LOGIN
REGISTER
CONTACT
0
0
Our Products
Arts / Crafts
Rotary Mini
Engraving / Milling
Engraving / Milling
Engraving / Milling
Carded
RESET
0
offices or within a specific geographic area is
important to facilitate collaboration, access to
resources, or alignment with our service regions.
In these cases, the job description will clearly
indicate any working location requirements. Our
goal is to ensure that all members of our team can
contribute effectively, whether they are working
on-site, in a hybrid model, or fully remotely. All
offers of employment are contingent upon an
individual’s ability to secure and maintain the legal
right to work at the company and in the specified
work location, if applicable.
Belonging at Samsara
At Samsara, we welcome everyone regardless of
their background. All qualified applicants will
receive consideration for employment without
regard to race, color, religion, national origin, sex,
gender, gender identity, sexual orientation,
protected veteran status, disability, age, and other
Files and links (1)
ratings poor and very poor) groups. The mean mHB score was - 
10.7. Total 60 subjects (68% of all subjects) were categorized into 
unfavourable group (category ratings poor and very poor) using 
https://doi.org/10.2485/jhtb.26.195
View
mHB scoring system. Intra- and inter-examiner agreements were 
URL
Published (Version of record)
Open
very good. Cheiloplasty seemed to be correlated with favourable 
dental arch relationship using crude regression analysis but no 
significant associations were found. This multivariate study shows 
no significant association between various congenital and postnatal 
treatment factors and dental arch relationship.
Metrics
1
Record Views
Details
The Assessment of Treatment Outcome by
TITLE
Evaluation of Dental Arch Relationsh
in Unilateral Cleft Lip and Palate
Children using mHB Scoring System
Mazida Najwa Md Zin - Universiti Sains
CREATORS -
* * *
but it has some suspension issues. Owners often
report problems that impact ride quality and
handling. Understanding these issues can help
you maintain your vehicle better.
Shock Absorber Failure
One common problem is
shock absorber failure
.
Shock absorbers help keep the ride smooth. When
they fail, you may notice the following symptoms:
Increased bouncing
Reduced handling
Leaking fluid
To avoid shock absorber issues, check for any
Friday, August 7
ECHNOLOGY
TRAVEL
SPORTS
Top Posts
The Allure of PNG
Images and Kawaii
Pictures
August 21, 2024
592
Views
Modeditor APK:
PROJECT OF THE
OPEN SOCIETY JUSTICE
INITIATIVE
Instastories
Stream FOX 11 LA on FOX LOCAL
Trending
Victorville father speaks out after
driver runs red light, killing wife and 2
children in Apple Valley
---
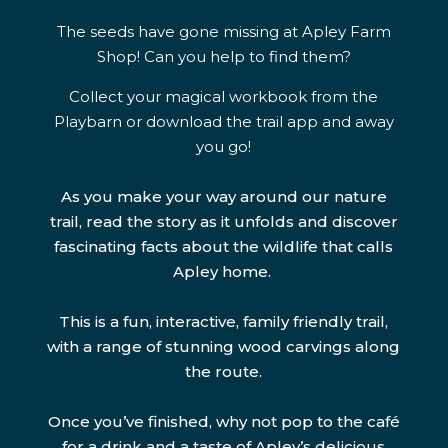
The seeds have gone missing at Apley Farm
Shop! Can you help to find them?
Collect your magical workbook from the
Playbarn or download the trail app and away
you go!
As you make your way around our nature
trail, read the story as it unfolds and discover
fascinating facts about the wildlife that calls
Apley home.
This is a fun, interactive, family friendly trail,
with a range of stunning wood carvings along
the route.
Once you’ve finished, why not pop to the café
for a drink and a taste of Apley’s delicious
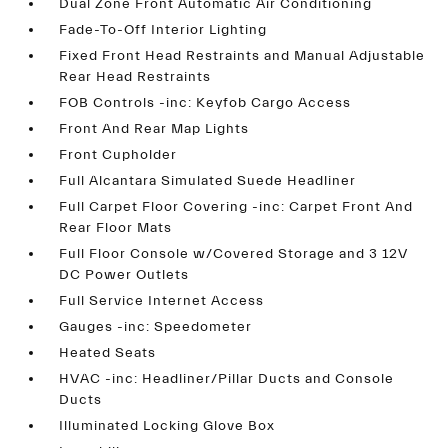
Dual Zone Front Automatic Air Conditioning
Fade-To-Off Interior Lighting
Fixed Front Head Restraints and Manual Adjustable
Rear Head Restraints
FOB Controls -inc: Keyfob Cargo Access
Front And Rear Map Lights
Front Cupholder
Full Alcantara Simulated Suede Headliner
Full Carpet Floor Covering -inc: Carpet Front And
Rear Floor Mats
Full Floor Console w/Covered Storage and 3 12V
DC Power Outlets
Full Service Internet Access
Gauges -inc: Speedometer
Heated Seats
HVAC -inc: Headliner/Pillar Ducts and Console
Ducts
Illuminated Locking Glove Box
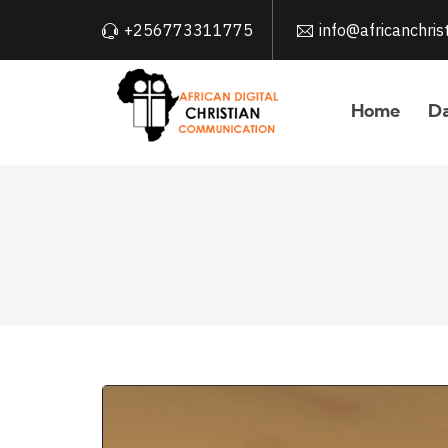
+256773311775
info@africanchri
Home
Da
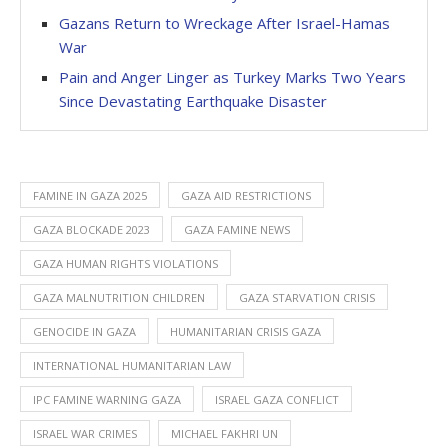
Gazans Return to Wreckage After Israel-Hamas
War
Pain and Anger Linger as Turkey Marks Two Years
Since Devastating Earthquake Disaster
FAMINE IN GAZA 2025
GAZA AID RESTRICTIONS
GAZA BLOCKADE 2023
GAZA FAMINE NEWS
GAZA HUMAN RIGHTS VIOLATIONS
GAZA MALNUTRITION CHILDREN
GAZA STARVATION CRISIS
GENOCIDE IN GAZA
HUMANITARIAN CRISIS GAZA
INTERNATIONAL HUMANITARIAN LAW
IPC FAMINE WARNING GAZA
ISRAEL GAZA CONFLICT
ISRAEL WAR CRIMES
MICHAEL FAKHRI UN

▶ _What this task involves_: In the listing, find every line with the word "employment" and state how many there are, nothing more.

▶ _Answer section_: 2